ロサンゼルス、グローバリストチャレンジコース
庭野 礼子さん
そもそも私が留学をしようと考えるきっかけは自分の友達の存在だと思います。
中学まではとても田舎の地元の学校に通っていたため英語を話せる人なんて、全然いなくてみんな同じくABCからのスタートでした。だから誰がよく英語をできるかは、というのは必然的に勉強の良くできる子そのものでした。

 けれど高校から地元を離れ、進学校に進むと、そこには勉強はできないけど海外生活が長いがために英語の話せる人、テストは得意ではないけど会話は得意な人、そんな人がちらほらと回りにいるようになったのです。

国際情報高校という高校の名前からわかるように英会話とコンピューターに重きを置いたカリキュラムで英会話の授業が小人数で行われる毎日でした。
けれど、「進学校」ということもあって、会話以上に入試に向けての勉強が意識の中心にあった私は、そんな一部の話せる人を運のいい人だな、ぐらいに思っていました。

しかし大学に入るとまたさらに海外生活経験のある友達はますます増えて、そんな友達をうらやましいというと「話せるからといって何にもならないよ。 ただ一手段でしかないのさ」そういうのでした。
けれどその話せるという手段を持っているがために彼らに開かれている選択肢(たとえば進学、就職、もっと細かく見れば選択する大学の授業)は話すことのできない私よりはるかに広いのです。

そして決定打となったのが大学推薦の留学プログラム、そこには応募の条件として、「日常生活および学業を留学先の言語で行うことが可能な者」とあるのでした。はなから応募することをできない私とは
逆に3人の知り合いはそれぞれドイツ、アメリカ、フランスへと行ってしまいました。

 こうなると負けず嫌いの私としては、「私は彼女達のように海外生活をするようなチャンスもなかったし、大学に進学するのに必死の勉強でそんな余裕もなかったし」と言い訳しているわけには行かなくなったのです。

 学生生活も4年になるとみんな必死に就職活動を始めました。けれどそのうちに「どこでもいいから早く決めたいよ」そうゆう子がほとんどになってきました。大学4年間で私達は何を学び、どういかして就職するのだろうか?

高校卒業、大学進学、その後は就職、確かに確実な道かもしれないけれど、このまま就職したのでは
私には何もない、そうつよく感じるだけで、就職するわけにはいかない気がしました。大半の人が取る道を取ってしまい日常に満足してしまえば、新しくチャレンジを興すことは大変なパワーが必要になると思います。
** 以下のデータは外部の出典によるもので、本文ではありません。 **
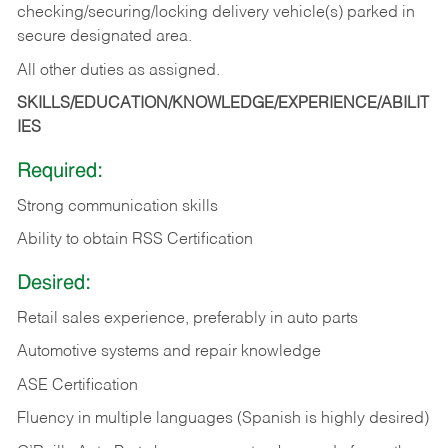
checking/securing/locking delivery vehicle(s) parked in
secure designated area.
All other duties as assigned.
SKILLS/EDUCATION/KNOWLEDGE/EXPERIENCE/ABILIT
IES
Required:
Strong communication skills
Ability to obtain RSS Certification
Desired:
Retail sales experience, preferably in auto parts
Automotive systems and repair knowledge
ASE Certification
Fluency in multiple languages (Spanish is highly desired)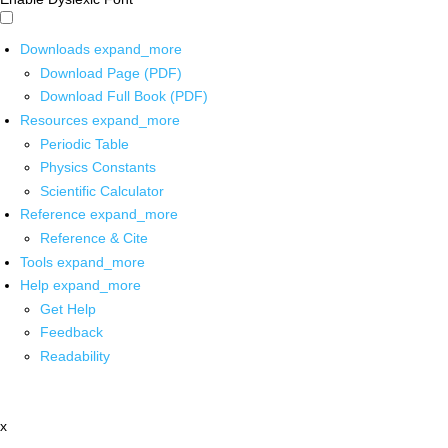
Downloads
expand_more
Download Page (PDF)
Download Full Book (PDF)
Resources
expand_more
Periodic Table
Physics Constants
Scientific Calculator
Reference
expand_more
Reference & Cite
Tools
expand_more
Help
expand_more
Get Help
Feedback
Readability
x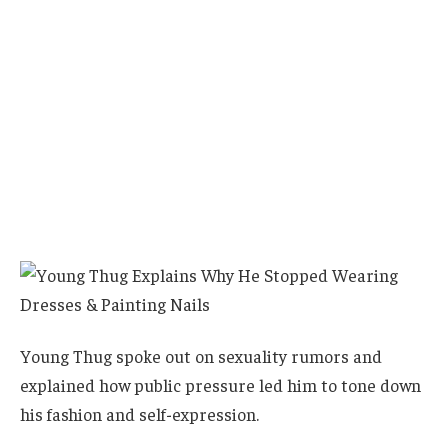
Young Thug spoke out on sexuality rumors and
explained how public pressure led him to tone down
his fashion and self-expression.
大学卒業という転機が私の中で最後のチャンスだと思い留学に踏み切ることにしました。
 たとえどんない良いプログラムも悪いプログラムも、その人次第で内容は変わってくると思います。
私は今回の参加にとても大きな犠牲や遠回り、周りの人への負担をかけている分なんとしてでも成功させなければと自分を追いこんで、日々何かを身につけるための最後の自由な時間として過そうと思っています。